WHAT IS BEING ASKED »
Exact copy, no pictures: return only the lines below from the line with "Поддержите The Moscow Times" up to and including the line with "CHAUSSETTES ALL ROAD".

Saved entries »

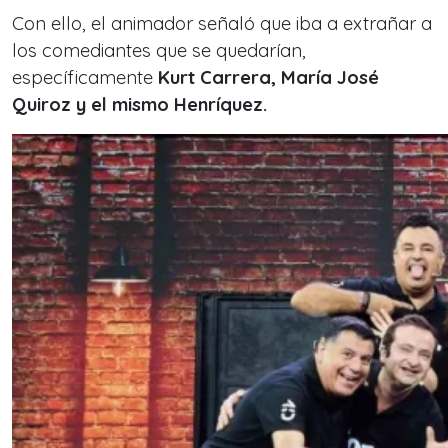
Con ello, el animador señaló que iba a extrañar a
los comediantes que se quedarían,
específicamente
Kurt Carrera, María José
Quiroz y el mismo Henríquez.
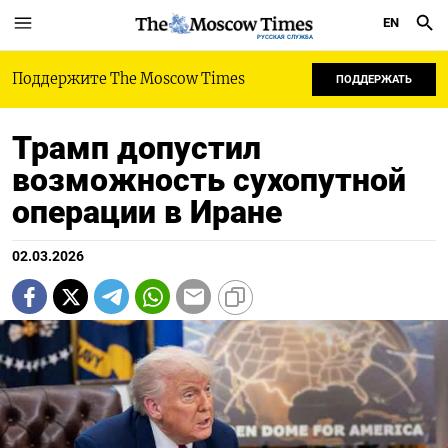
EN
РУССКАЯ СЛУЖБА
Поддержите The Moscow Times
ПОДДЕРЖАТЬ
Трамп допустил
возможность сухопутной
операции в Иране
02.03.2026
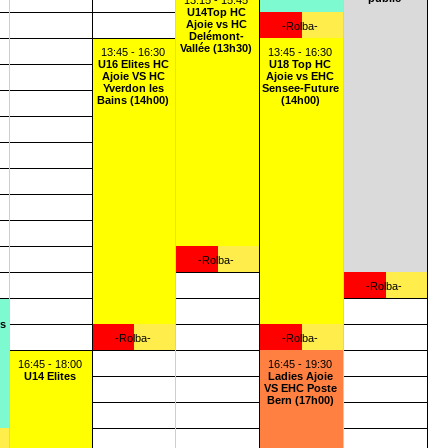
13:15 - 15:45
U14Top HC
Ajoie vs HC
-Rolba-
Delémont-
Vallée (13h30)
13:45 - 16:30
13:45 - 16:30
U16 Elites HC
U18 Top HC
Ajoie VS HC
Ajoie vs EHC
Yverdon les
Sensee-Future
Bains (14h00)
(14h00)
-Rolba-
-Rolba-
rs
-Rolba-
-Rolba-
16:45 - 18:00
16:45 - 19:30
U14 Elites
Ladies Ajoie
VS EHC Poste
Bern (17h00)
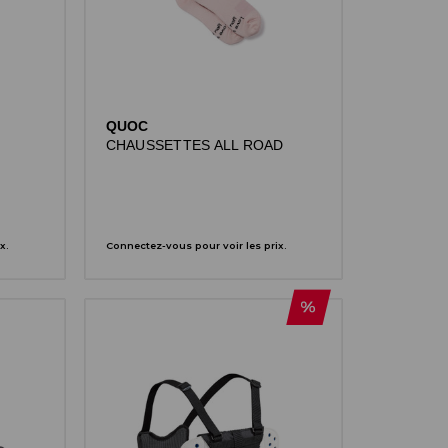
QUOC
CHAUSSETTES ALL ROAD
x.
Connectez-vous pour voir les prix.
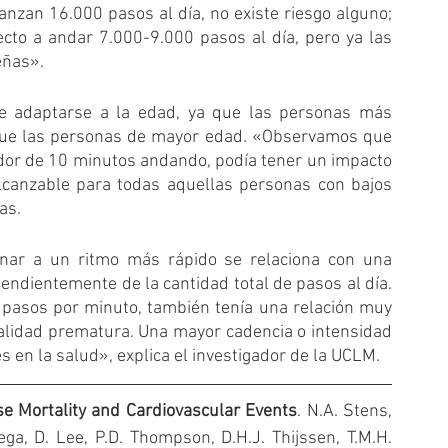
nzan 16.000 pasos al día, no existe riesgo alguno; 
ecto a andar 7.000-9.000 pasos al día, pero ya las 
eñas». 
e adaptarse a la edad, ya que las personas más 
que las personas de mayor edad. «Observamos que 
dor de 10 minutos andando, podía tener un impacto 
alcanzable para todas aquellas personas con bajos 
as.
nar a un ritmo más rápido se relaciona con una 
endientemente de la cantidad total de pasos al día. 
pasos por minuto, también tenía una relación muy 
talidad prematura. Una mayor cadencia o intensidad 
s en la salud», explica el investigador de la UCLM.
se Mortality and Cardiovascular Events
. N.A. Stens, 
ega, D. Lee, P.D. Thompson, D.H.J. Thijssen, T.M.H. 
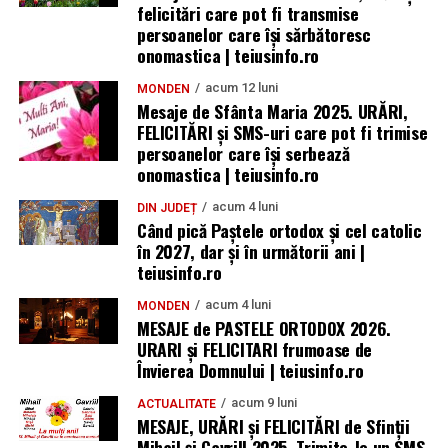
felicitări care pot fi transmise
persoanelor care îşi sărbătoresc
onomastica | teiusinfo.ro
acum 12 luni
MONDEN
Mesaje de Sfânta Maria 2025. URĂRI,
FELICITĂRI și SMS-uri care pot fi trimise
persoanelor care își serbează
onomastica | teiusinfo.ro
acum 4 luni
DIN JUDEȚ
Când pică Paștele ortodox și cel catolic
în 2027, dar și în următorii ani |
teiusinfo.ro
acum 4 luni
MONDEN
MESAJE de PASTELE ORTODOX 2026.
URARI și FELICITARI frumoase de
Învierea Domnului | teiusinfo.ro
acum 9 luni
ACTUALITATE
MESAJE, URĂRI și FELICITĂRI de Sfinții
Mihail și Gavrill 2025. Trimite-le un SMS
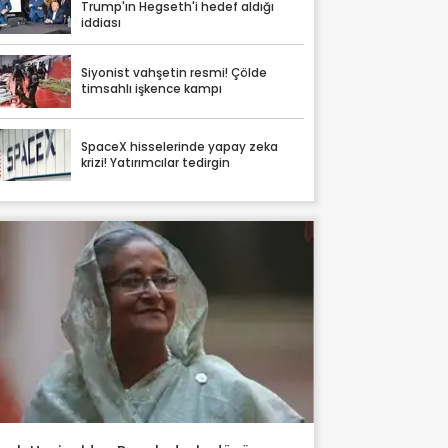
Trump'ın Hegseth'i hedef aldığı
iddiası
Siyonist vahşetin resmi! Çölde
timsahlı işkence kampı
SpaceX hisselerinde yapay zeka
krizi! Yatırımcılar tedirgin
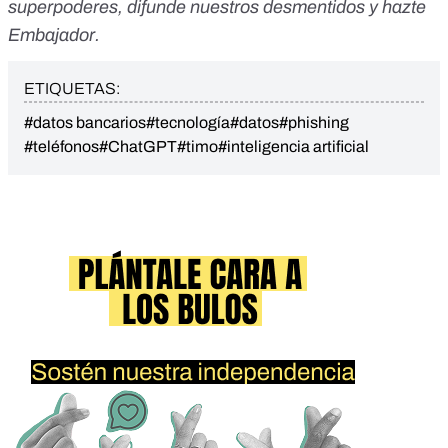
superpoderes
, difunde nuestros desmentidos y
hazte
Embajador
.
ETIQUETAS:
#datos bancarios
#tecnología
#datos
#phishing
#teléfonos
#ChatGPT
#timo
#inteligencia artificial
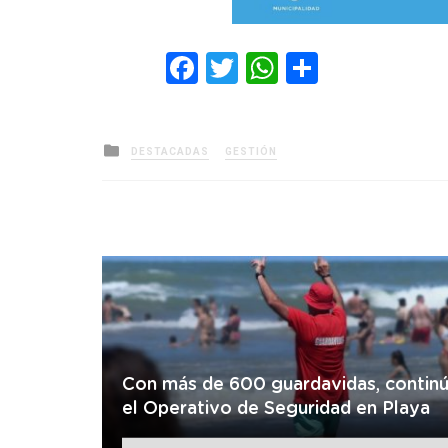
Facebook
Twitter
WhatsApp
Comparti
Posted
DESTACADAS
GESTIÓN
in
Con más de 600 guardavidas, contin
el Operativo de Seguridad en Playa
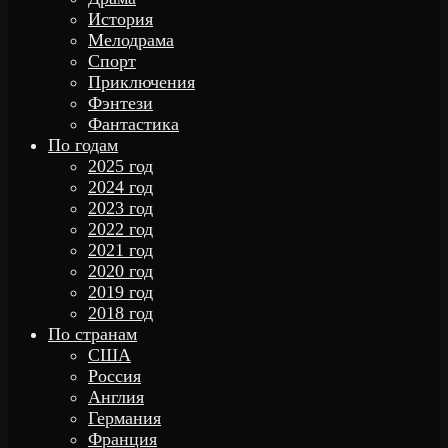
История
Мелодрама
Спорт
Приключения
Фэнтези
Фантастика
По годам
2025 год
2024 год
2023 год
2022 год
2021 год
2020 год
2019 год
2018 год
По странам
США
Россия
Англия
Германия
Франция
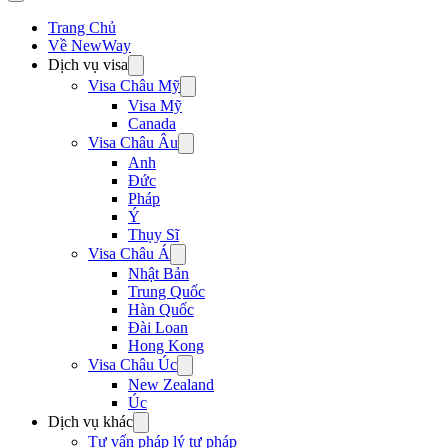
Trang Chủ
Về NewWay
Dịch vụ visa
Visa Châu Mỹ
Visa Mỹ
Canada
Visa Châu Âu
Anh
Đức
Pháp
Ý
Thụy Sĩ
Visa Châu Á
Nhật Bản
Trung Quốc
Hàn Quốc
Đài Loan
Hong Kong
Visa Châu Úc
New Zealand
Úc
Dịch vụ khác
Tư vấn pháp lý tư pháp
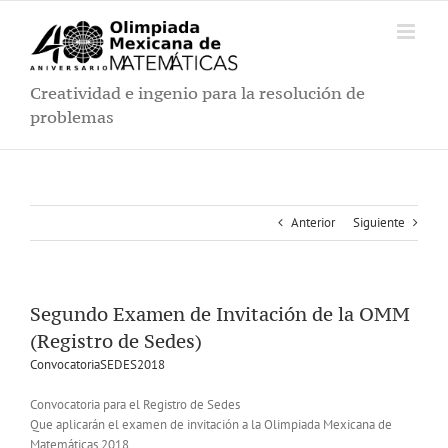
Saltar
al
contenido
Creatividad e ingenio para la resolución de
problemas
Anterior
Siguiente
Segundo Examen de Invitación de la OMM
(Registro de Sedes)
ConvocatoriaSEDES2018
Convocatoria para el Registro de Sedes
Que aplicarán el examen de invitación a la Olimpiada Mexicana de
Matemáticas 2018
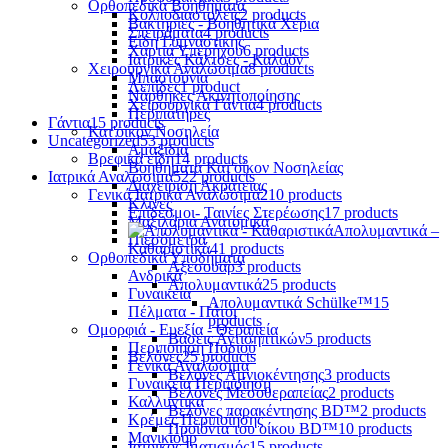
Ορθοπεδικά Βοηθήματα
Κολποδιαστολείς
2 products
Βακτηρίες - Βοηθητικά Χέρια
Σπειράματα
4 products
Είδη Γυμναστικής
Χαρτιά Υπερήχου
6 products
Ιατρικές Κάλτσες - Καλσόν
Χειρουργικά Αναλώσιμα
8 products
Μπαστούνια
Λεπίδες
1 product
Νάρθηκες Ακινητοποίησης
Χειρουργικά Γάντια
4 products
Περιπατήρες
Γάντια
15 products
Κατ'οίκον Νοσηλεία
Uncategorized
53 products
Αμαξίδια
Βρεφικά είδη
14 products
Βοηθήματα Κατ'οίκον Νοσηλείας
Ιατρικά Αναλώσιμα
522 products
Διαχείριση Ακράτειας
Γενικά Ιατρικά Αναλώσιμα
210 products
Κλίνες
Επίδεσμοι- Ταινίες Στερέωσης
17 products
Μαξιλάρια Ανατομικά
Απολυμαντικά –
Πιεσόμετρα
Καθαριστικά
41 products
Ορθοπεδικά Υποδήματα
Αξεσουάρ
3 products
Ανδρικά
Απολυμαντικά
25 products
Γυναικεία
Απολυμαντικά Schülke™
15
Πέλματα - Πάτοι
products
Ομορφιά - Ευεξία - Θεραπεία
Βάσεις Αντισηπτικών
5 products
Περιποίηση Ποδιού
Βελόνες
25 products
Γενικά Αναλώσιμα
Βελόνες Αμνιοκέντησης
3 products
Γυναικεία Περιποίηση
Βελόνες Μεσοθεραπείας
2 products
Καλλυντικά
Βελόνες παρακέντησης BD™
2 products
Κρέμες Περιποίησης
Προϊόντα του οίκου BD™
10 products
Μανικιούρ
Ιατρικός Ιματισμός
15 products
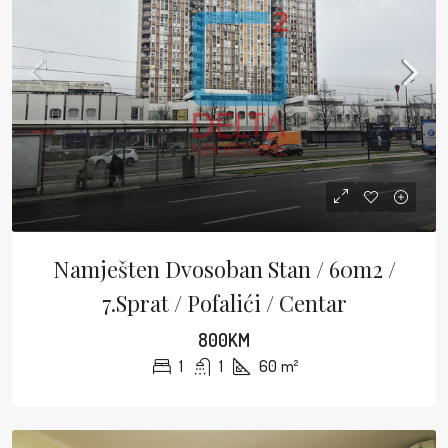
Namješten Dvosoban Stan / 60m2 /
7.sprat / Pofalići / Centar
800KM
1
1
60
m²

ANSWER BOX »
Поддержите The Moscow Times
ПОДДЕРЖАТЬ
Трамп допустил
возможность сухопутной
операции в Иране
02.03.2026
13:15 - 15:45
U14Top HC
Ajoie vs HC
-Rolba-
Delémont-
Vallée (13h30)
13:45 - 16:30
13:45 - 16:30
U16 Elites HC
U18 Top HC
Ajoie VS HC
Ajoie vs EHC
Yverdon les
Sensee-Future
Bains (14h00)
(14h00)
-Rolba-
-Rolba-
rs
-Rolba-
-Rolba-
16:45 - 18:00
16:45 - 19:30
U14 Elites
Ladies Ajoie
VS EHC Poste
Bern (17h00)
QUOC
CHAUSSETTES ALL ROAD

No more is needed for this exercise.